If you followed pops recipe making the seasoning, then used 1/2 oz. / 14 grams per pound, the salt content would be about 2.2%.....  that's pretty mild compared to some recipes for salt...  1/2 oz. is just under 1 Tbs. from the chart I see....   but then it depends on which salt you used also....  some are twice as dense as others...


----------



## worktogthr (Mar 12, 2015)

For this recipe did you use kosher salt or table salt?  Thanks!!!


----------



## beefy bill (Mar 13, 2015)

Been looking for this recipe! Thanks!


----------



## unclesmokie (Oct 26, 2015)

OK, got the recipes and amounts of different spices and I'm sure there are many ideas on the % of pork to the venison.  I have

heard anywhere from 25 to 60% pork...my plan is 1/3 pork to venison.  I use 10% pork ends to all my burger and that works great for me.

unclesmokie


----------



## driedstick (Oct 26, 2015)

I will have to give this a shot. Thanks Pops!!

DS


----------



## roller (Nov 22, 2015)

Ive been making it from the start and its still the best breakfast sausage Ive ever had..Making some tonight..


----------



## DanMcG (Nov 22, 2015)

What size grinder plate does everyone prefer to use for sausage patties?


----------



## stovebolt (Nov 22, 2015)

I grind it once through the fine plate on my Kitchener. I like to add a touch more sage and a touch of red pepper flakes.
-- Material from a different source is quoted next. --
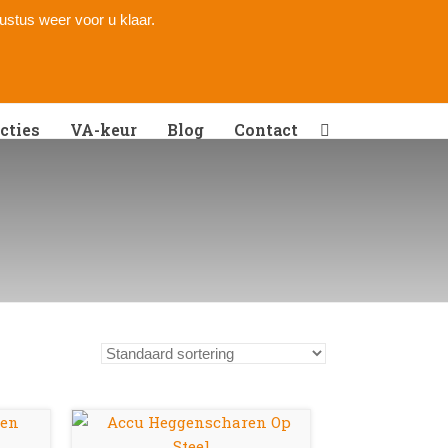
gustus weer voor u klaar.
cties
VA-keur
Blog
Contact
  Thanks for the recipe Pops.

Chuck


----------



## kawboy (Nov 22, 2015)

unclesmokie said:


> OK, got the recipes and amounts of different spices and I'm sure there are many ideas on the % of pork to the venison.  I have
> 
> heard anywhere from 25 to 60% pork...my plan is 1/3 pork to venison.  I use 10% pork ends to all my burger and that works great for me.
> 
> unclesmokie


I'm curious about this as well. I use 20 percent pork in my summer sausage, would that be too little in breakfast sausage?


----------



## dirtsailor2003 (Nov 22, 2015)

DanMcG said:


> What size grinder plate does everyone prefer to use for sausage patties?



We like ours a bit courser so we run ours through the course plate. Just our preference.


----------



## unclesmokie (Nov 22, 2015)

OK, I made 3 batches of venison sausage adding to pop's recipe...I used 1/3 bacon ends and bits to 2/3 venison, this gave me enough fat so the patties were not too dry and could fry a couple eggs in the grease in a non stick pan.

I cut the salt to 2/3, added a littles more course pepper, increased the sage to 2/3 cup and added a teaspoon white pepper, tablespoon rosemary and finally a teaspoon of smoked paprika.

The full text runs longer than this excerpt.